Il n’y a pas de solutions au sein du système… Beaucoup l’ont dit dans le passé, bon nombre d’intellectuels et d’activistes l’ont dit de manière contemporaine: Zinn, Pilger, Roberts, Chomsky, le temps d’agir dans nos communautés, en autogestion, de créer le contre-pouvoir nécessaire par la désobéissance civile de masse, est venu. Réflexion dans nos communautés, mise en commun de nos idées, communication, action directe autogestionaire et de désobéissance civile, boycott des institutions, de l’impôt sont nos meilleures armes.
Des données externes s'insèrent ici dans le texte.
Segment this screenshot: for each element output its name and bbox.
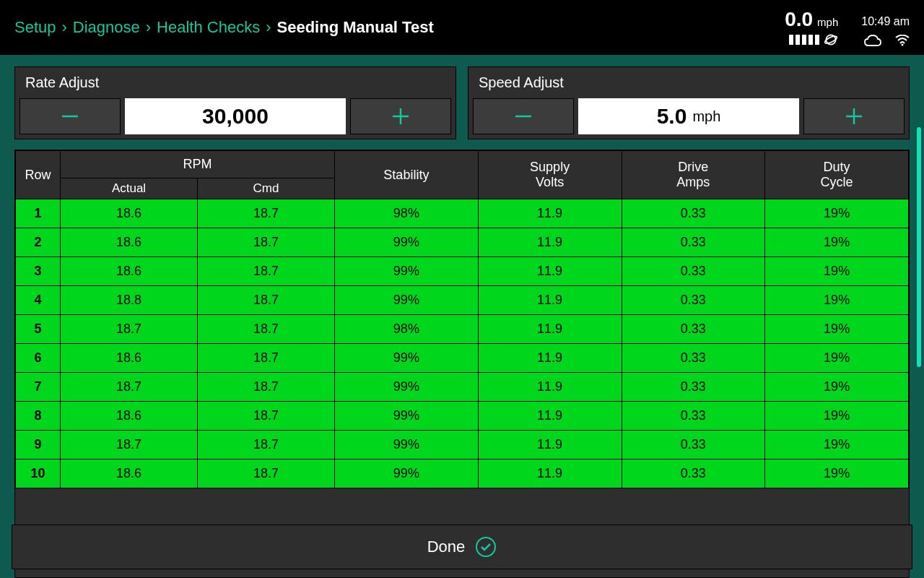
cell-drive-amps: 0.33 bbox=[622, 199, 765, 228]
speed-increase-button[interactable] bbox=[803, 98, 905, 134]
cell-stability: 99% bbox=[335, 257, 479, 286]
scrollbar-thumb[interactable] bbox=[917, 127, 921, 367]
cell-rpm-actual: 18.6 bbox=[61, 199, 198, 228]
cell-stability: 99% bbox=[335, 460, 479, 488]
cell-duty-cycle: 19% bbox=[765, 315, 909, 344]
col-header-rpm-cmd: Cmd bbox=[198, 178, 335, 199]
status-area: 0.0 mph 10:49 am bbox=[785, 8, 910, 47]
cell-row: 2 bbox=[16, 228, 61, 257]
rate-value: 30,000 bbox=[202, 104, 269, 129]
table-row: 418.818.799%11.90.3319% bbox=[16, 286, 909, 315]
cell-row: 9 bbox=[16, 431, 61, 460]
rate-adjust-title: Rate Adjust bbox=[15, 67, 456, 98]
table-row: 118.618.798%11.90.3319% bbox=[16, 199, 909, 228]
cell-row: 4 bbox=[16, 286, 61, 315]
cell-row: 8 bbox=[16, 402, 61, 431]
speed-value-field[interactable]: 5.0 mph bbox=[578, 98, 799, 134]
rate-adjust-panel: Rate Adjust 30,000 bbox=[14, 66, 456, 139]
signal-bars-icon bbox=[789, 35, 819, 45]
col-header-supply-volts: SupplyVolts bbox=[478, 151, 622, 199]
cell-supply-volts: 11.9 bbox=[478, 315, 622, 344]
rate-decrease-button[interactable] bbox=[19, 98, 121, 134]
table-row: 1018.618.799%11.90.3319% bbox=[16, 460, 909, 488]
col-header-drive-amps: DriveAmps bbox=[622, 151, 765, 199]
done-label: Done bbox=[427, 538, 466, 556]
adjust-row: Rate Adjust 30,000 Speed Adjust bbox=[0, 55, 924, 147]
vehicle-speed-unit: mph bbox=[817, 16, 838, 28]
cell-row: 6 bbox=[16, 344, 61, 373]
svg-point-9 bbox=[476, 538, 495, 556]
cell-stability: 99% bbox=[335, 402, 479, 431]
cell-supply-volts: 11.9 bbox=[478, 257, 622, 286]
minus-icon bbox=[511, 104, 536, 129]
table-row: 318.618.799%11.90.3319% bbox=[16, 257, 909, 286]
cell-rpm-actual: 18.6 bbox=[61, 344, 198, 373]
col-header-duty-cycle: DutyCycle bbox=[765, 151, 909, 199]
cell-rpm-cmd: 18.7 bbox=[198, 228, 335, 257]
cell-row: 3 bbox=[16, 257, 61, 286]
cell-rpm-actual: 18.6 bbox=[61, 460, 198, 488]
results-table-wrap: Row RPM Stability SupplyVolts DriveAmps … bbox=[14, 150, 910, 578]
rate-increase-button[interactable] bbox=[350, 98, 451, 134]
cell-drive-amps: 0.33 bbox=[622, 315, 765, 344]
cell-stability: 99% bbox=[335, 344, 479, 373]
cell-duty-cycle: 19% bbox=[765, 373, 909, 402]
vehicle-speed-block: 0.0 mph bbox=[785, 8, 838, 47]
cell-duty-cycle: 19% bbox=[765, 257, 909, 286]
table-row: 218.618.799%11.90.3319% bbox=[16, 228, 909, 257]
time-block: 10:49 am bbox=[861, 15, 910, 47]
cell-duty-cycle: 19% bbox=[765, 431, 909, 460]
cell-rpm-cmd: 18.7 bbox=[198, 460, 335, 488]
cell-supply-volts: 11.9 bbox=[478, 402, 622, 431]
cell-rpm-actual: 18.6 bbox=[61, 228, 198, 257]
rate-value-field[interactable]: 30,000 bbox=[125, 98, 346, 134]
satellite-icon bbox=[824, 33, 838, 47]
cell-supply-volts: 11.9 bbox=[478, 460, 622, 488]
table-row: 818.618.799%11.90.3319% bbox=[16, 402, 909, 431]
content-area: Rate Adjust 30,000 Speed Adjust bbox=[0, 55, 924, 578]
col-header-rpm: RPM bbox=[61, 151, 335, 178]
cell-supply-volts: 11.9 bbox=[478, 286, 622, 315]
table-row: 918.718.799%11.90.3319% bbox=[16, 431, 909, 460]
cell-supply-volts: 11.9 bbox=[478, 431, 622, 460]
clock-text: 10:49 am bbox=[861, 15, 910, 28]
scrollbar[interactable] bbox=[917, 127, 921, 564]
cell-rpm-actual: 18.6 bbox=[61, 402, 198, 431]
plus-icon bbox=[388, 104, 413, 129]
cell-rpm-cmd: 18.7 bbox=[198, 402, 335, 431]
breadcrumb-health-checks[interactable]: Health Checks bbox=[157, 18, 260, 37]
cell-duty-cycle: 19% bbox=[765, 199, 909, 228]
top-bar: Setup › Diagnose › Health Checks › Seedi… bbox=[0, 0, 924, 55]
cell-rpm-cmd: 18.7 bbox=[198, 286, 335, 315]
cell-rpm-cmd: 18.7 bbox=[198, 315, 335, 344]
col-header-row: Row bbox=[16, 151, 61, 199]
breadcrumb-diagnose[interactable]: Diagnose bbox=[73, 18, 140, 37]
cell-row: 1 bbox=[16, 199, 61, 228]
svg-point-1 bbox=[824, 35, 838, 45]
cell-stability: 98% bbox=[335, 199, 479, 228]
cell-stability: 98% bbox=[335, 315, 479, 344]
chevron-right-icon: › bbox=[62, 18, 67, 37]
cell-drive-amps: 0.33 bbox=[622, 373, 765, 402]
cell-supply-volts: 11.9 bbox=[478, 373, 622, 402]
cell-drive-amps: 0.33 bbox=[622, 286, 765, 315]
speed-adjust-panel: Speed Adjust 5.0 mph bbox=[468, 66, 910, 139]
cell-duty-cycle: 19% bbox=[765, 286, 909, 315]
cell-drive-amps: 0.33 bbox=[622, 460, 765, 488]
check-circle-icon bbox=[475, 536, 497, 558]
cell-rpm-actual: 18.6 bbox=[61, 257, 198, 286]
cell-row: 10 bbox=[16, 460, 61, 488]
breadcrumb-current: Seeding Manual Test bbox=[277, 18, 434, 37]
chevron-right-icon: › bbox=[146, 18, 151, 37]
cell-rpm-actual: 18.7 bbox=[61, 373, 198, 402]
cell-duty-cycle: 19% bbox=[765, 460, 909, 488]
cell-rpm-cmd: 18.7 bbox=[198, 344, 335, 373]
cell-rpm-cmd: 18.7 bbox=[198, 373, 335, 402]
cell-duty-cycle: 19% bbox=[765, 402, 909, 431]
cell-drive-amps: 0.33 bbox=[622, 344, 765, 373]
breadcrumb-setup[interactable]: Setup bbox=[14, 18, 56, 37]
cell-supply-volts: 11.9 bbox=[478, 228, 622, 257]
done-button[interactable]: Done bbox=[12, 525, 912, 569]
speed-decrease-button[interactable] bbox=[473, 98, 574, 134]
cell-drive-amps: 0.33 bbox=[622, 257, 765, 286]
Le système repose sur deux piliers essentiels: le pilier économique capitaliste et monopoliste, le piler des institutions, garde-chiourme des privilèges économiques.

Il nous faut détruire ces piliers pierre par pierre, posément et avec conviction ; nos outils ? Ceux mentionnés ci-dessus… Rien ne peut s’opposer à un peuple uni qui agit avec la conscience politique de gagner une liberté qu’il n’a jamais eu… mais seulement goûté  l’illusion !…

— Résistance 71 —

 

80% des adultes états-uniens font face à la précarité et au chômage

 

Press TV

 

28 Juillet 2013

 

url de l’article original:

http://www.presstv.ir/detail/2013/07/28/316090/80-of-us-adults-face-nearpoverty-no-jobs/

 

~ Traduit de l’anglais par Résistance 71 ~

 

Les données d’une nouvelle étude montrent que le chômage, la précarité ou la dépendance aux subsides est un problème pour 80% des adultes américains durant au moins une partie de leurs vies.

Des données exclusives divulguées par l’agence Associated Press indiquent que le fossé grandissant entre les riches et les pauvres aux Etats-Unis et le manque de travail bien payé dans le secteur secondaire (industrie) sont les deux raisons majeures du pourquoi les adultes etats-uniens éprouvent des difficultés dans leurs vies.

“Je pense que cela va empirer”, a dit Irene Salyers, 52 ans, résidente du County de Buchanan en Virginie.

“Si vous demandez un emploi, ils n’y en a pas, et lorsqu’il y en a c’est mal payé”, a ajouté Salyers alors qu’elle mettait en garde que les enfants américains “n’avaient rien de mieux à faire que de se droguer.”

Les données d’AP ont montré que bien que les minorités ethniques et raciales ont toujours plus de chances de vivre dans la pauvreté, le nombre de pauvres blancs a augmenté de manière plus que significative depuis les années 1970. Il y a 46,2 millions d’Américains, ce qui constitue 15% de la population états-unienne, qui vivent en dessous du seuil de pauvreté, et plus de 19 millions de blancs sont pauvres, ou 41% des destitués de la nation.

De plus, les données montrent que si l’inégalité des revenus continue à croître aux Etats-Unis, vers 2030, 85% des adultes américains feront l’expérience d’une insécurité économique durant certaines périodes de leur vie.

L’insécurité économique pour les adultes étant définie comme faire face au chômage durant sa vie active et devant être dépendant pendant une année ou plus des aides de l’état comme les tickets alimentaires.

Les données de l’agence AP ont aussi montré que le nombre de blancs pauvres de la classe laborieuse aux Etats-Unis a augmenté plus vite que le nombre de travailleurs non blancs depuis l’an 2000.